**Exercise objective**.
From the records, pick out and copy each line containing "because".

Extracted page text data:
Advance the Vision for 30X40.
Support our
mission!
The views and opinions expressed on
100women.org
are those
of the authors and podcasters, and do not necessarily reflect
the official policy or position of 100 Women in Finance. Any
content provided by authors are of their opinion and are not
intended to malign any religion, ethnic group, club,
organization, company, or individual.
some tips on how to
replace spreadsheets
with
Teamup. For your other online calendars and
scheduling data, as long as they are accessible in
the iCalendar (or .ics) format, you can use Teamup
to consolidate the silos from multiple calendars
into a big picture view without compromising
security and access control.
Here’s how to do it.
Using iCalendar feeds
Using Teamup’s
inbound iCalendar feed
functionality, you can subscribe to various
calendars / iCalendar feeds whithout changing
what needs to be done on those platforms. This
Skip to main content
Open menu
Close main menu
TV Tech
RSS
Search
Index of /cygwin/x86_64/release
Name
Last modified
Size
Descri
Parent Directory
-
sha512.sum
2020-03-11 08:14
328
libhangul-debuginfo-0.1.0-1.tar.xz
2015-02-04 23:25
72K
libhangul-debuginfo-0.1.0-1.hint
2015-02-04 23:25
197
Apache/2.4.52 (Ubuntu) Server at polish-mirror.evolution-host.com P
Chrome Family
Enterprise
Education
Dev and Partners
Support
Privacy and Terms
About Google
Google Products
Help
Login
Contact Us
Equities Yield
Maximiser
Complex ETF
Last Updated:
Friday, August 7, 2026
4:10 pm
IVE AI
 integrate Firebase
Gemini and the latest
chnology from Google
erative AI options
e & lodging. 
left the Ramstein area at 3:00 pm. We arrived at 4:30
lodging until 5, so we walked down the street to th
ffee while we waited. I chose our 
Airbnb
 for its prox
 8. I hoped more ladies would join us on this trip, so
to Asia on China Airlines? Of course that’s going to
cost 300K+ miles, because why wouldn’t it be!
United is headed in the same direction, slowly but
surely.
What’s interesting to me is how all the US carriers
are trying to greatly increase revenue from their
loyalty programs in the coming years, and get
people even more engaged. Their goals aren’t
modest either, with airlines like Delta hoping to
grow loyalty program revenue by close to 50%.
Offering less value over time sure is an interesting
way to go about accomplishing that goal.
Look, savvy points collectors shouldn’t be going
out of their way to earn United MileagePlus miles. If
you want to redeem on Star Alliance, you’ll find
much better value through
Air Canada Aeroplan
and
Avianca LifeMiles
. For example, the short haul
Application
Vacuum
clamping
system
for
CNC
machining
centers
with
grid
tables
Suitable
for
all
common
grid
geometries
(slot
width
...
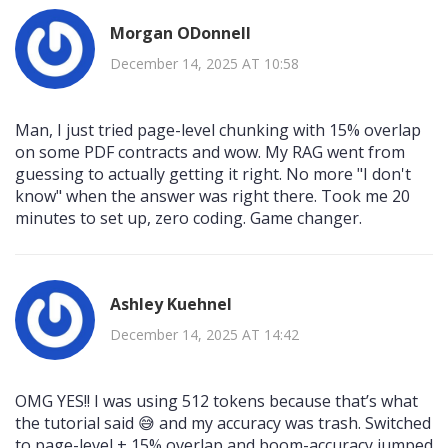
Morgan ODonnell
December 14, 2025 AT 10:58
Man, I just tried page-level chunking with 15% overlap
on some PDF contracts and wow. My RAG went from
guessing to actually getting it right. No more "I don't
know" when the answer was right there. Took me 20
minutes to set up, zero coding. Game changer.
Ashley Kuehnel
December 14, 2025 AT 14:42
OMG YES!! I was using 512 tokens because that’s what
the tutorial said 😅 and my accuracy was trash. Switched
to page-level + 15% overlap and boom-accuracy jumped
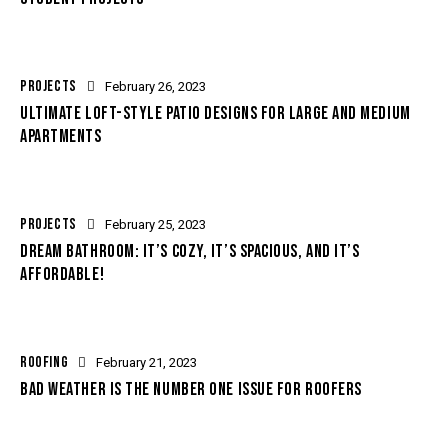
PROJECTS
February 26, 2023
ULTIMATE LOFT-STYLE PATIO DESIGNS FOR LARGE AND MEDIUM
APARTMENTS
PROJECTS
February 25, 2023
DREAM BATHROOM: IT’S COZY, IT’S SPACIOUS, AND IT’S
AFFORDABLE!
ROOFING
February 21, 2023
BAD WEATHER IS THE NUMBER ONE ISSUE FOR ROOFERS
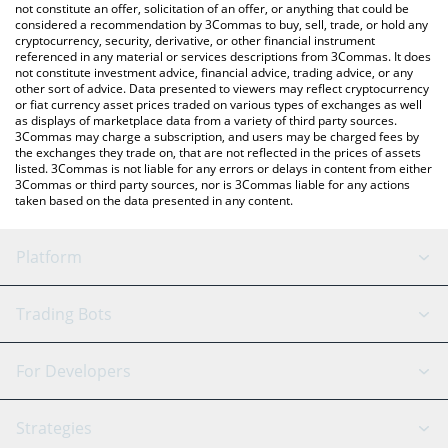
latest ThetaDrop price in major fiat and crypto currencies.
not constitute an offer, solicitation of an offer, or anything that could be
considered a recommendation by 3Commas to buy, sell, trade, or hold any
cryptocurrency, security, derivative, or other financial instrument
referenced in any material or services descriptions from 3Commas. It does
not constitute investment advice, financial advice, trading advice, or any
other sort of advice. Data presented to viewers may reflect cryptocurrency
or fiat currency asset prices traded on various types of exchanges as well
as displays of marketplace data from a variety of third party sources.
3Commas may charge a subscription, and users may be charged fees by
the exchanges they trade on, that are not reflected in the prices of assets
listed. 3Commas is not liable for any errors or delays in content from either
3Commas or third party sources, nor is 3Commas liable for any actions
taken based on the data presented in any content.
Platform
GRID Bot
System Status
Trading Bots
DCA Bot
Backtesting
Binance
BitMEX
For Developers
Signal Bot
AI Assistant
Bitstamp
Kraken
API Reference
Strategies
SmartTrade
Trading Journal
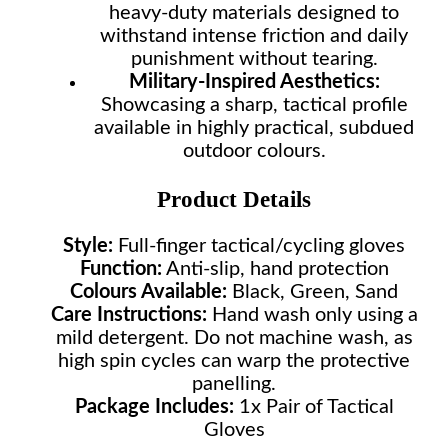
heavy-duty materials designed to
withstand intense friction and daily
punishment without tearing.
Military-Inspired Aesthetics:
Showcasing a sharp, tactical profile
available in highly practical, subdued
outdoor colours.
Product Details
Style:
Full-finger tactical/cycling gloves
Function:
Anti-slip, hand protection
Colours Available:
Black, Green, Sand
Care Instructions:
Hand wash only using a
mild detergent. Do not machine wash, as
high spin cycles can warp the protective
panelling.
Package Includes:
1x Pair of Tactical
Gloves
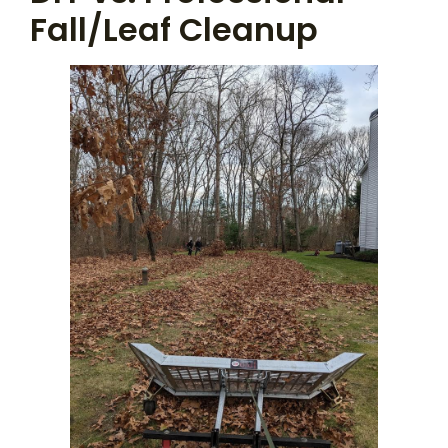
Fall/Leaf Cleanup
---
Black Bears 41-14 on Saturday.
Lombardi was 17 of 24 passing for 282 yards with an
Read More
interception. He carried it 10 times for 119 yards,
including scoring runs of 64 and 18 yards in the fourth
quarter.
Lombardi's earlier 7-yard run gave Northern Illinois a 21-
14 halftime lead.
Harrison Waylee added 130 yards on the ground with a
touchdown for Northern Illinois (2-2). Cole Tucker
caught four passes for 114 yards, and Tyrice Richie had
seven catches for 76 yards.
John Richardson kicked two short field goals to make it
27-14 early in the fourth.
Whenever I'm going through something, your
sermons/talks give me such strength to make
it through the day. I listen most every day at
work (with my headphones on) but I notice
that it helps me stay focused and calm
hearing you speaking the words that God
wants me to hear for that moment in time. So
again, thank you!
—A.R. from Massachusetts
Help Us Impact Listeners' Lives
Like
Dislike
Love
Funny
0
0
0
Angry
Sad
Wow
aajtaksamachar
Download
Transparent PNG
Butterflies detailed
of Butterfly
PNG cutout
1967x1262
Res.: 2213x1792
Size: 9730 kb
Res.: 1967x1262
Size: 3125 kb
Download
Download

**Reply**.
cost 300K+ miles, because why wouldn’t it be!
OMG YES!! I was using 512 tokens because that’s what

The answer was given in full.